Log on to the Anti-DDoS Proxy console.
In the top navigation bar, select the region of your instance.
- Anti-DDoS Proxy (Chinese Mainland): If your instance is an Anti-DDoS Proxy (Chinese Mainland) instance, select Chinese Mainland.
- Anti-DDoS Proxy (Outside Chinese Mainland): If your instance is an Anti-DDoS Proxy (Outside Chinese Mainland) instance, select Outside Chinese Mainland.
In the left-side navigation pane, choose Provisioning > Website Config.
In the upper-right corner of the page, click Default SSL/TLS Settings for Anti-DDoS. In the Default SSL/TLS Settings for Anti-DDoS panel, find the IP address of the Anti-DDoS instance that you want to manage and click Modify in the Actions column.
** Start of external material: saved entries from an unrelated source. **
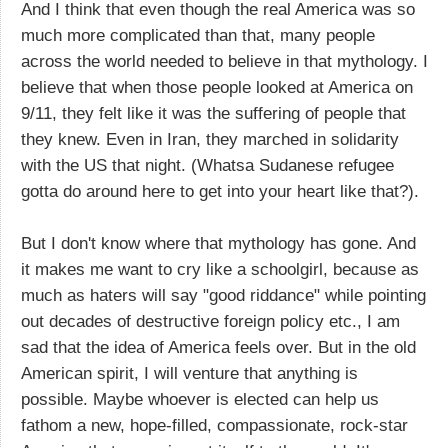
And I think that even though the real America was so
much more complicated than that, many people
across the world needed to believe in that mythology. I
believe that when those people looked at America on
9/11, they felt like it was the suffering of people that
they knew. Even in Iran, they marched in solidarity
with the US that night. (Whatsa Sudanese refugee
gotta do around here to get into your heart like that?).
But I don't know where that mythology has gone. And
it makes me want to cry like a schoolgirl, because as
much as haters will say "good riddance" while pointing
out decades of destructive foreign policy etc., I am
sad that the idea of America feels over. But in the old
American spirit, I will venture that anything is
possible. Maybe whoever is elected can help us
fathom a new, hope-filled, compassionate, rock-star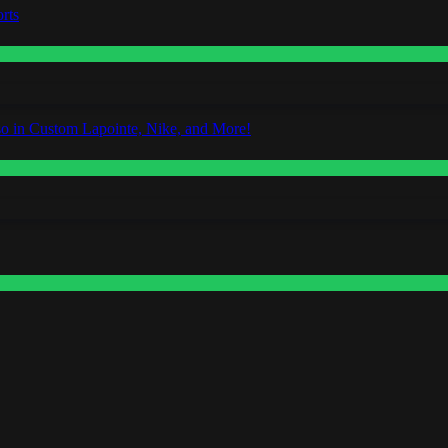
rts
o in Custom Lapointe, Nike, and More!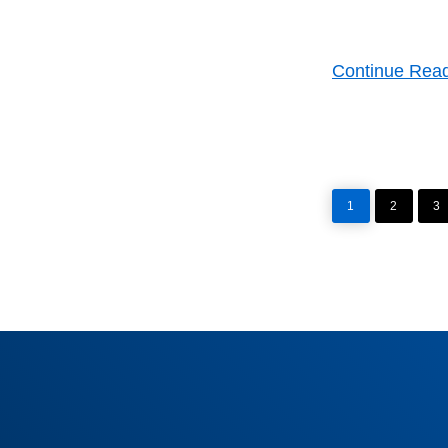
Continue Rea
PAGE
PAGE
P
1
2
3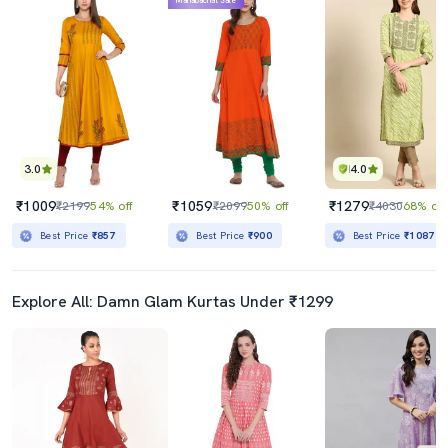
Mahabachat Sale
3.0
4.0
₹1009
₹1059
₹1279
₹2199
54% off
₹2099
50% off
₹4030
68% off
Best Price
₹857
Best Price
₹900
Best Price
₹1087
Explore All: Damn Glam Kurtas Under ₹1299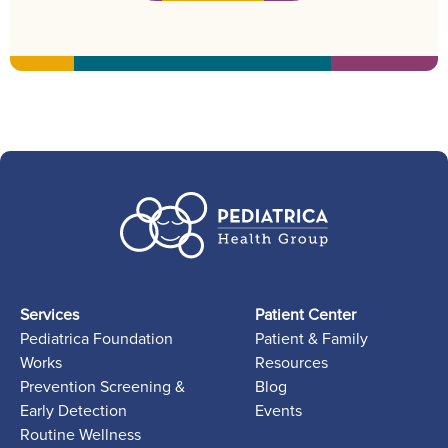
Services
Patient Center
Pediatrica Foundation
Patient & Family
Works
Resources
Prevention Screening &
Blog
Early Detection
Events
Routine Wellness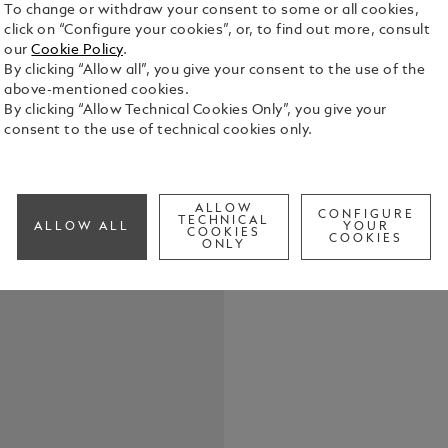
To change or withdraw your consent to some or all cookies,
click on “Configure your cookies”, or, to find out more, consult
our
Cookie Policy
.
By clicking “Allow all”, you give your consent to the use of the
above-mentioned cookies.
Crafted fro
By clicking “Allow Technical Cookies Only”, you give your
this keyring
consent to the use of technical cookies only.
close at han
versatility,
See Full Det
understated
ALLOW
CONFIGURE
TECHNICAL
ALLOW ALL
YOUR
COOKIES
Check a
COOKIES
ONLY
Call to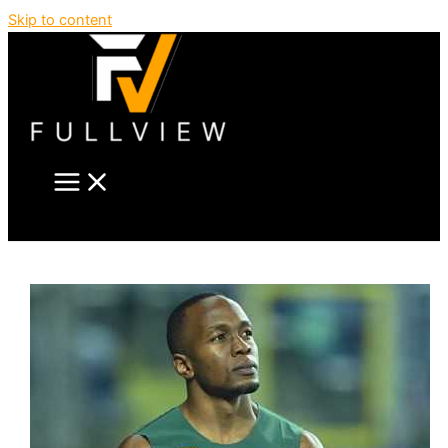
Skip to content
In the Modify panel, modify the SSL certificate and TLS security policy of the instance.
- SSL Certificate
  - Upload: If you select this option, you need to configure the Certificate Name parameter and copy and paste the content from the certificate file and the private key file to the Certificate File and Private Key fields.
    Note
    If the certificate file is in the PEM, CER, or CRT format, you can use a text editor to open the certificate file and copy the file content. If the certificate file is in other formats, such as PFX and P7B, you must convert the file into the PEM format and then use a text editor to open the file and copy the file content. For more information about how to convert the format of a certificate file, see Convert the format of a certificate or How do I convert an HTTPS certificate to the PEM format?
    If the certificate file includes multiple certificates, such as a certificate chain, you must concatenate the content of these certificates and copy and paste the concatenated content to the Certificate File field.
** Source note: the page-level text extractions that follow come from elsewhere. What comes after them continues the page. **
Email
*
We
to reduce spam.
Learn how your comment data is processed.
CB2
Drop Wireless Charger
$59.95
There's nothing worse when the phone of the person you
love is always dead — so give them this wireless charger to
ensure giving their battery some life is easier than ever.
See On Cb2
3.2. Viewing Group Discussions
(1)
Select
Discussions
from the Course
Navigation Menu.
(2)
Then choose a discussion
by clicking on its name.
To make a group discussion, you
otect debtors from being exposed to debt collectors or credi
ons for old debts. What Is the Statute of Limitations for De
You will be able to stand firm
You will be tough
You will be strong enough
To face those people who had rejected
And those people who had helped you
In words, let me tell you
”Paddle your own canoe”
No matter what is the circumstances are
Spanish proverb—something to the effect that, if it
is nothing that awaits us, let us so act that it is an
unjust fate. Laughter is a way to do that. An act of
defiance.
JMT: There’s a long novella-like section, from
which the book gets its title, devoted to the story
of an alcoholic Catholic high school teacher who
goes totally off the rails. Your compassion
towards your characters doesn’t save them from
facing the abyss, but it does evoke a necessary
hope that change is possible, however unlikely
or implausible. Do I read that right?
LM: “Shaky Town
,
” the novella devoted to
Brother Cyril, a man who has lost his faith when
  - Select Existing Certificate: If you have uploaded a certificate to Certificate Management Service, you can select this option and directly select a certificate from the SSL Certificate drop-down list. This option is recommended. For more information about how to upload a certificate, see Upload an SSL certificate.
- TLS Security Settings
  Important
  You can modify the TLS security policy only after you upload an SSL certificate. We recommend that you use the same TLS security policy as the domain name. For more information about how to configure the TLS security policy for a domain name, see Configure a custom TLS security policy.
  - TLS Version: You can select a TLS version based on your business requirements.
  - Cipher Suites:
    - All cipher suites. This setting provides low security but high compatibility. (default)
      This option includes the following cipher suites:
      ECDHE-ECDSA-AES128-GCM-SHA256
      ECDHE-ECDSA-AES256-GCM-SHA384
      ECDHE-ECDSA-AES128-SHA256
      ECDHE-ECDSA-AES256-SHA384
      ECDHE-RSA-AES128-GCM-SHA256
      ECDHE-RSA-AES256-GCM-SHA384
      ECDHE-RSA-AES128-SHA256
      ECDHE-RSA-AES256-SHA384
      AES128-GCM-SHA256
      AES256-GCM-SHA384
      AES128-SHA256
      AES256-SHA256
      ECDHE-ECDSA-AES128-SHA
      ECDHE-ECDSA-AES256-SHA
      ECDHE-RSA-AES128-SHA
      ECDHE-RSA-AES256-SHA
      AES128-SHA
      AES256-SHA
      DES-CBC3-SHA
    - Enhanced cipher suites. This setting provides a very high security level but a very low compatibility.
      This option includes the following cipher suites:
      ECDHE-ECDSA-AES256-GCM-SHA384
      ECDHE-ECDSA-AES128-SHA256
      ECDHE-RSA-AES128-GCM-SHA256
      ECDHE-RSA-AES256-GCM-SHA384
    - Strong cipher suites. This setting provides a high security level but a low compatibility.
      This option includes the following cipher suites:
      ECDHE-ECDSA-AES128-GCM-SHA256
      ECDHE-ECDSA-AES256-GCM-SHA384
      ECDHE-ECDSA-AES128-SHA256
      ECDHE-ECDSA-AES256-SHA384
      ECDHE-RSA-AES128-GCM-SHA256
      ECDHE-RSA-AES256-GCM-SHA384
      ECDHE-RSA-AES128-SHA256
      ECDHE-RSA-AES256-SHA384
      ECDHE-ECDSA-AES128-SHA
      ECDHE-ECDSA-AES256-SHA
    - Custom Cipher Suite
      If you select this option, you must select one or more cipher suites from all cipher suites.
      Note
      Only Anti-DDoS Proxy instances that use the Enhanced function plan support Custom Cipher Suite.
After the modification is complete, Custom Certificate is displayed in the Certificate Configuration Status column. You can click Reset to restore the certificate and TLS security policy to the default settings.